Nelson v. Seiler

139 A. 564, 154 Md. 63, 1927 Md. LEXIS 9
CourtCourt of Appeals of Maryland
DecidedDecember 8, 1927
Docket[No. 42, October Term, 1927.]
StatusPublished
Cited by87 cases

This text of 139 A. 564 (Nelson v. Seiler) is published on Counsel Stack Legal Research, covering Court of Appeals of Maryland primary law. Counsel Stack provides free access to over 12 million legal documents including statutes, case law, regulations, and constitutions.

Bluebook
Nelson v. Seiler, 139 A. 564, 154 Md. 63, 1927 Md. LEXIS 9 (Md. 1927).

Opinion

Bond, C. J.,

delivered the opinion of the Court.

Charles Seiler, while walking in the bed of Roland Avenue in Baltimore City, was struck by an automobile driven by Arthur L. Nelson, and recovered a judgment against Nelson in this case for his damages; and the defendant brings up for review rulings during the course of the trial on offers of evidence, on a motion to withdraw a juror and continue the cause for misconduct of plaintiff’s counsel to the prejudice of the defendant, - and on instructions prayed by the defendant. The accident occurred at night on June 15th, 1926. Seiler, after having ridden on an outbound car far beyond his destination, walked along Roland Avenue back toward the center of the city, and according to his own testimony, was walking-out from the sidewalk to the car tracks at the street crossing to wait for an inbound car when the automobile struck him. Nelson, who was driving the automobile — owned by his father —testified that he struck Seiler at a point in the bed of the street between crossings, and did not see Seiler until his automobile was too close to stop. The street at that point is lined by trees, and the car tracks are walled in by hedges, and there was a question of the extent to which the foliage obscured the road, -and a question 'of the strength of the street lighting. The defendant’s witnesses testified, too, that tar and gravel recently spread on the road bed added to the difficulty in seeing Seiler. There was testimony that the *67 plaintiff had been under the influence of liquor that day and night, and testimony to the contrary.

The appellant’s father was joined as a defendant, but at the end of all the testimony and the rulings on prayers for instructions, a judgment of non pros, was taken as to that one defendant.

The exceptions group themselves about seven questions, and two of these of chief importance are here considered first.
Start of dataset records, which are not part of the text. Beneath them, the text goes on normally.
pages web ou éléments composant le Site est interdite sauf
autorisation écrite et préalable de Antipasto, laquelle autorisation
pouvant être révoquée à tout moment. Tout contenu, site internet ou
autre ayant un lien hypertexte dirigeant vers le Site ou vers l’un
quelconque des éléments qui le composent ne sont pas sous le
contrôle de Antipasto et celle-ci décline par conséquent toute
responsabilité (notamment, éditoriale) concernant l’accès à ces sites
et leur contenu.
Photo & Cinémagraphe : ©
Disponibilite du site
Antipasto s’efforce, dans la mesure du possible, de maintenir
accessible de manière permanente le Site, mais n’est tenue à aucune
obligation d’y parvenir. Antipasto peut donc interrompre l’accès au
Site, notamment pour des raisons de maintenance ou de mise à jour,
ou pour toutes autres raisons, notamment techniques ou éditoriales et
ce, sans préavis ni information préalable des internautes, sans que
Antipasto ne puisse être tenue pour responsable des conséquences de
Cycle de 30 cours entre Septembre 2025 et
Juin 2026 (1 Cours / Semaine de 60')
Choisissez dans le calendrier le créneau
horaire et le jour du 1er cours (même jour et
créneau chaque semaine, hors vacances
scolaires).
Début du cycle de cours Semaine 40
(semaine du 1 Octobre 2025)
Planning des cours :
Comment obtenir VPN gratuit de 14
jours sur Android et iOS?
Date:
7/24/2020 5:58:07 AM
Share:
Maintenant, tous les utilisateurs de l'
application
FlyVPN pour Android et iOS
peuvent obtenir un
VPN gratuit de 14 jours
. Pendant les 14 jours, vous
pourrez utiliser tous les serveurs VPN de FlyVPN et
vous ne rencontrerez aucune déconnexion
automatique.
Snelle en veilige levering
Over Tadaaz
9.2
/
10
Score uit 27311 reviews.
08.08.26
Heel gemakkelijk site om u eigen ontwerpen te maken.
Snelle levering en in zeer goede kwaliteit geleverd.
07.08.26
One is a question whether a defendant testifying in such a suit may for the purpose of impeaching his veracity as a witness be asked whether he has been arrested and convicted of violations of the motor vehicle law in the past. The defendant here, now appellant, was asked whether he had not been convicted before a magistrate, in Baltimore Oounty, in 1924, of exceeding the legal speed limit, and he answered that he had been. Again he was asked whether before that he had not been convicted and fined for reckless driving in Montgomery Oounty, and he answered that he had not. He was asked whether he had not been found guilty of driving without having his license in his possession in 1920 and again in 1923, and he answered that he had been twice convicted of that offense. Objections to all these questions were overruled.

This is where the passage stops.